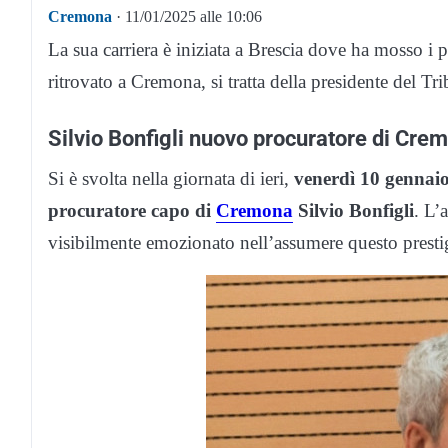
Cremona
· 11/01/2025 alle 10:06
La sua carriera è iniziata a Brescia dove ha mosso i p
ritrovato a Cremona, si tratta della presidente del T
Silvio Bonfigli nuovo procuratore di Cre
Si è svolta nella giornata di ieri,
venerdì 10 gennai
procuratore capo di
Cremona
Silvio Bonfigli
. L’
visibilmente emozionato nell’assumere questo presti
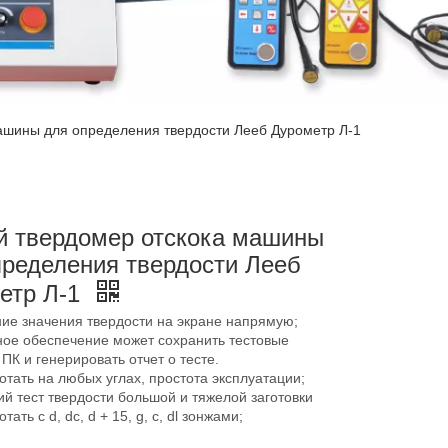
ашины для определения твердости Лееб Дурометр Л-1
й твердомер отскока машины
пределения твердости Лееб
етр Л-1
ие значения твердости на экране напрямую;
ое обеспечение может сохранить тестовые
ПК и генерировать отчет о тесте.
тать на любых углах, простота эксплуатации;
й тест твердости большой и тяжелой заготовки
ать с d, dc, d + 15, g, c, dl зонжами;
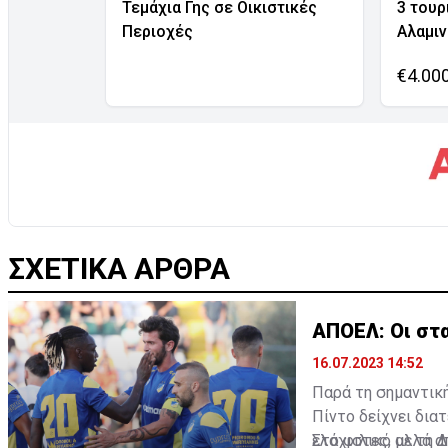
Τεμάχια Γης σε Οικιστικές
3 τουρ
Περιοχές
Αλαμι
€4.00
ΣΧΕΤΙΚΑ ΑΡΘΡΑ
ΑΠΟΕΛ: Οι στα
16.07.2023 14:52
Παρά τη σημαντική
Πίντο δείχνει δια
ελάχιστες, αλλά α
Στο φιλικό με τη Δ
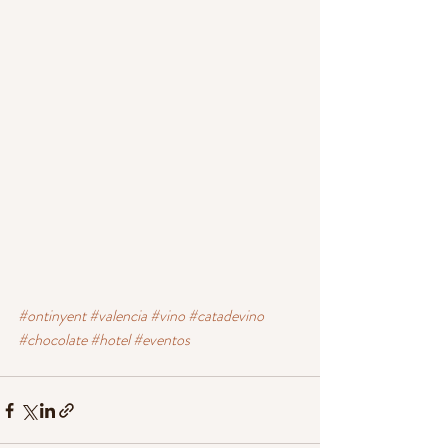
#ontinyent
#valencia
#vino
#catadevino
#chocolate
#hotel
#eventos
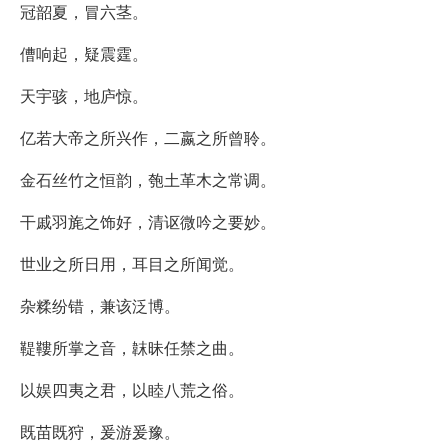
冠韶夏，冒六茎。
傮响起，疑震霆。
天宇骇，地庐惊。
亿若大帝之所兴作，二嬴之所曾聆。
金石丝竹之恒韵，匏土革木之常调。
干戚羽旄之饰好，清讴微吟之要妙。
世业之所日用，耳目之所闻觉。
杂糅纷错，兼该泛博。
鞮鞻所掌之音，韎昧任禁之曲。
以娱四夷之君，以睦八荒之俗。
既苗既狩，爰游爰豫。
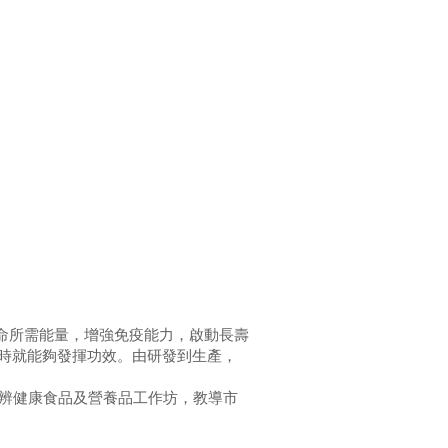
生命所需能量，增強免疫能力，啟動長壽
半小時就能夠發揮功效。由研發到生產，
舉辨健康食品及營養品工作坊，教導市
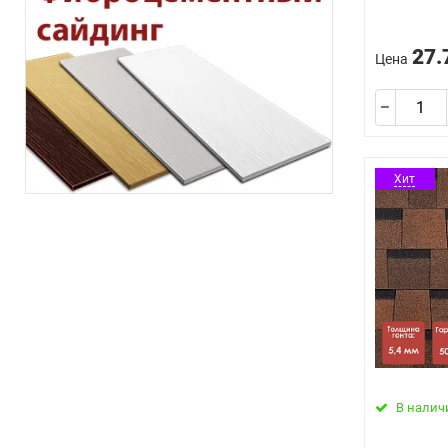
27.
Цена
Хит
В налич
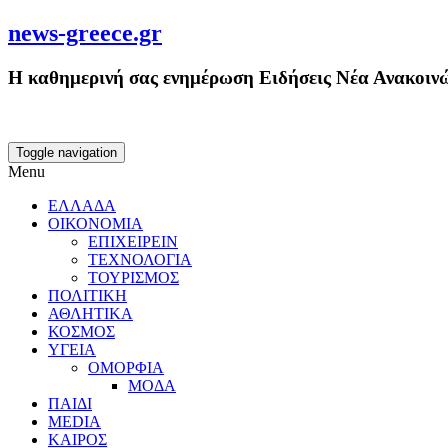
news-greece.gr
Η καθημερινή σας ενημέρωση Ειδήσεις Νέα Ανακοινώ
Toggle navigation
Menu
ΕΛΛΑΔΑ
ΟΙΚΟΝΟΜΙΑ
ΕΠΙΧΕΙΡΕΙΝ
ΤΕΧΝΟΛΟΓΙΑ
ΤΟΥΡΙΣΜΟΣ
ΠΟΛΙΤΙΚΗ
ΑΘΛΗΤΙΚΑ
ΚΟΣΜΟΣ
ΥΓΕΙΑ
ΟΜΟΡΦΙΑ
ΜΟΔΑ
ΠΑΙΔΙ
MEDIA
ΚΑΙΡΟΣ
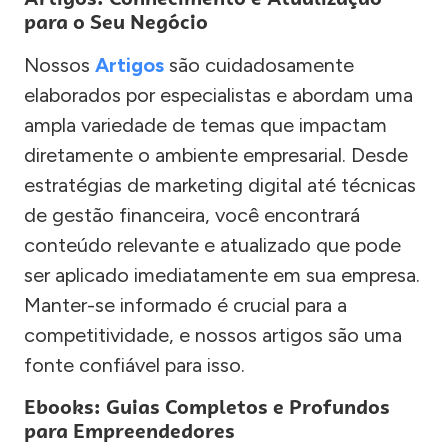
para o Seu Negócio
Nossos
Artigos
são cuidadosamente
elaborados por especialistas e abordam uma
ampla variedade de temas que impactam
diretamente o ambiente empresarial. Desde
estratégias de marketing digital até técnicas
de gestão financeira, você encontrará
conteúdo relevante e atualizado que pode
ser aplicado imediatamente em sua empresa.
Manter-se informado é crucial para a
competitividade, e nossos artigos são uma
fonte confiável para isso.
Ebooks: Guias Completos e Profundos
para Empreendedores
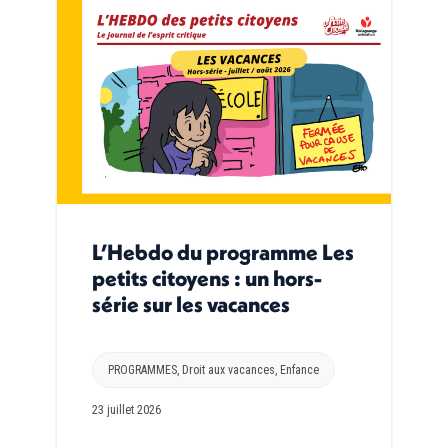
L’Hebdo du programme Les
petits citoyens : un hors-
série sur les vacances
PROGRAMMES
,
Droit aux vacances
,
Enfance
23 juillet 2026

---

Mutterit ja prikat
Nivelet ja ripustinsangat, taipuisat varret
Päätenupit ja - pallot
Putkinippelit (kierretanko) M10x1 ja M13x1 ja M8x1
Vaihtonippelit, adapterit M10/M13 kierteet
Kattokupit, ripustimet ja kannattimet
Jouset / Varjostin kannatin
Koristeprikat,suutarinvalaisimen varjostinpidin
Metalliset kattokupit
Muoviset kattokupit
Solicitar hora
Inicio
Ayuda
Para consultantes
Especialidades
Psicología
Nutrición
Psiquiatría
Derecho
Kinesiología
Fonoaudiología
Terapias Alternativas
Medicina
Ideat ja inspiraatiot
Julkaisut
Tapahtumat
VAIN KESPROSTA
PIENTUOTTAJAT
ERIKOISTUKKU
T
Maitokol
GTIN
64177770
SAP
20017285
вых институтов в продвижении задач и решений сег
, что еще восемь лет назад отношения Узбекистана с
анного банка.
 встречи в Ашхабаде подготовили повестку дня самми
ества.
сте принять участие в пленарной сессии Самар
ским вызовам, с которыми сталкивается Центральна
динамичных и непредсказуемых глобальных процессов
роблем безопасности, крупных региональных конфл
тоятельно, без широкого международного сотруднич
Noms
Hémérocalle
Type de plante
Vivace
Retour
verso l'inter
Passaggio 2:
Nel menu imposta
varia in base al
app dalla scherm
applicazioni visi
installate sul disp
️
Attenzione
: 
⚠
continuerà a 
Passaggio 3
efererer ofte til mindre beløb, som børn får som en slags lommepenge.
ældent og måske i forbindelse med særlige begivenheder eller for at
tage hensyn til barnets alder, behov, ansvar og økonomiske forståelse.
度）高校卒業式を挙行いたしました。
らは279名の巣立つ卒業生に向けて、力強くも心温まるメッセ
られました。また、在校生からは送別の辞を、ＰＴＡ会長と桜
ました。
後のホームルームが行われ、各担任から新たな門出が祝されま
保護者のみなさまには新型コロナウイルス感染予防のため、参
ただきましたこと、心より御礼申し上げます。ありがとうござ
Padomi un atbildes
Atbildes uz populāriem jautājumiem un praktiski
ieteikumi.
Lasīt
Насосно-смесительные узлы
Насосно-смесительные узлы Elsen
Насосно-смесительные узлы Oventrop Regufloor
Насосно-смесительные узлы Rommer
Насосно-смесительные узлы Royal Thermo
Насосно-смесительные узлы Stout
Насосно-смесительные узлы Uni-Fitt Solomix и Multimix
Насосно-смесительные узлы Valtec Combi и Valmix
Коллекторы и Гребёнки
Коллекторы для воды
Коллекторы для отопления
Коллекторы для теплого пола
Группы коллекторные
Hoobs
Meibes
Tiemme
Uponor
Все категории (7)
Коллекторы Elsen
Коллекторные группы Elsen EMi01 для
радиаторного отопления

---

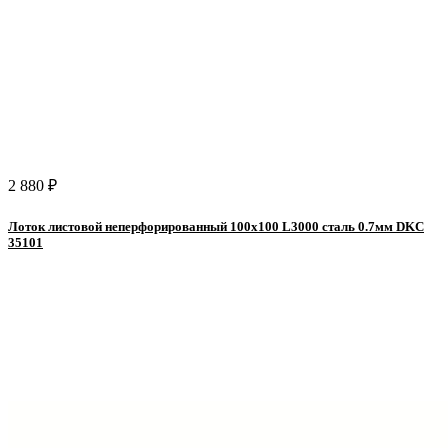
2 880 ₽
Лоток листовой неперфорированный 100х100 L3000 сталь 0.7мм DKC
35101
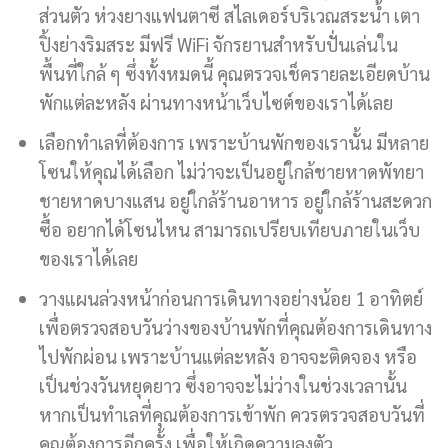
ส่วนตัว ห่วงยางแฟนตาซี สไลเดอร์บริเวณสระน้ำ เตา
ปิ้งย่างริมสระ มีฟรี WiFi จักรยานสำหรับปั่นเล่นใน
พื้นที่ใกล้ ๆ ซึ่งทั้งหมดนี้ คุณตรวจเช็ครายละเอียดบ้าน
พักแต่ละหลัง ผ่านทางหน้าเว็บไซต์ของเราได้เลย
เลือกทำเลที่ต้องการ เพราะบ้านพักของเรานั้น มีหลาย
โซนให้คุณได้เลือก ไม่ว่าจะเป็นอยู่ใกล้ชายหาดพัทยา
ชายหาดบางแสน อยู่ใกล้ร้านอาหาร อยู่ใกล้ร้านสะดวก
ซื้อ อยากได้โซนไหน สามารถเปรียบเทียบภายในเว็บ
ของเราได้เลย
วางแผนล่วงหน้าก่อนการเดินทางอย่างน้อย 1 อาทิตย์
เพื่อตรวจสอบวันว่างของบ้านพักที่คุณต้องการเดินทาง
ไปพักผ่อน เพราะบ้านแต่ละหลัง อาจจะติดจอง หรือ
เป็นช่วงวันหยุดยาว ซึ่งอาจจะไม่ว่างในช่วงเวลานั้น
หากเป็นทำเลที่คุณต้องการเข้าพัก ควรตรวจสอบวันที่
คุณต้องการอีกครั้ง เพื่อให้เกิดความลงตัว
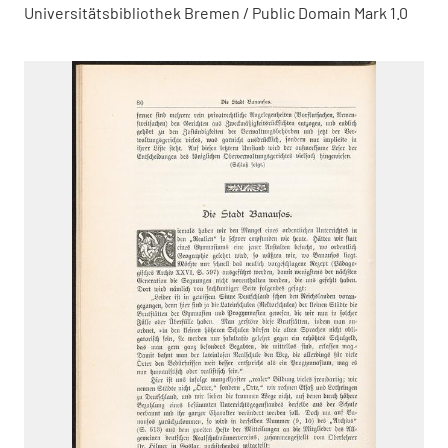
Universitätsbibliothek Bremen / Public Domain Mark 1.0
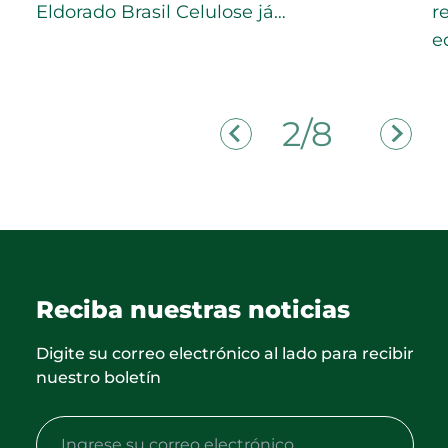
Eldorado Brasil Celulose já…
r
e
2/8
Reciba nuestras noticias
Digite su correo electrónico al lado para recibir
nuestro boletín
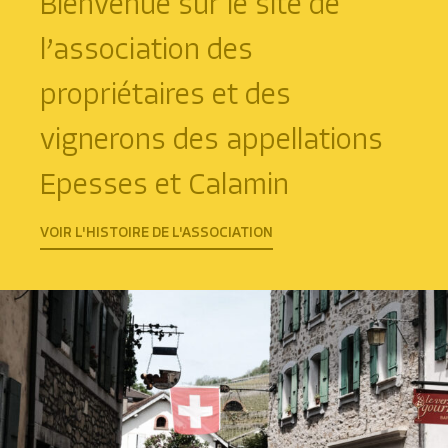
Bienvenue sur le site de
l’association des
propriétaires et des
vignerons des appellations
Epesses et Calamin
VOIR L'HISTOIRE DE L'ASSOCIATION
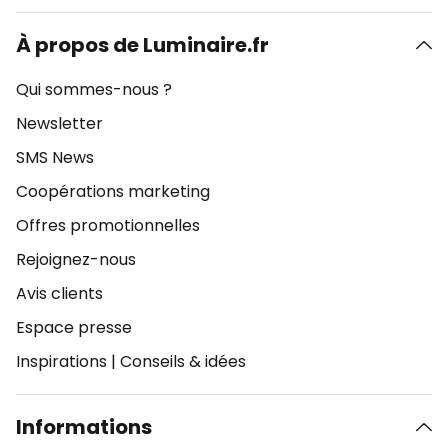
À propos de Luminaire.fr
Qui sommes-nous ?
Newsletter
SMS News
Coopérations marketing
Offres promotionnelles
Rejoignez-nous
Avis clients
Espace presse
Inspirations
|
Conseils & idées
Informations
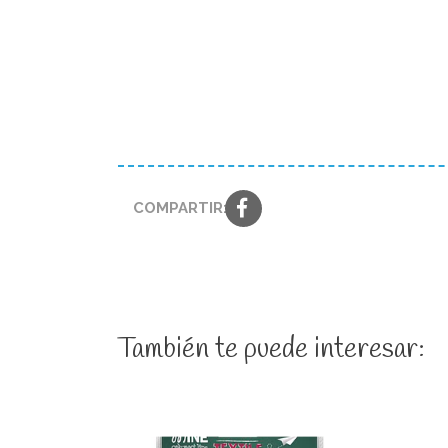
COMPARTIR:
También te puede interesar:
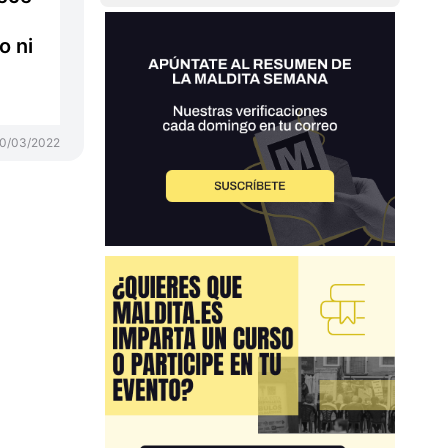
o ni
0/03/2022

---

## WHAT YOU HAVE TO DO:
Search the data for the string "เพราะบ" and copy out every line where it is found.

## WRITTEN SOLUTION:
เลือกทำเลที่ต้องการ เพราะบ้านพักของเรานั้น มีหลาย
ไปพักผ่อน เพราะบ้านแต่ละหลัง อาจจะติดจอง หรือ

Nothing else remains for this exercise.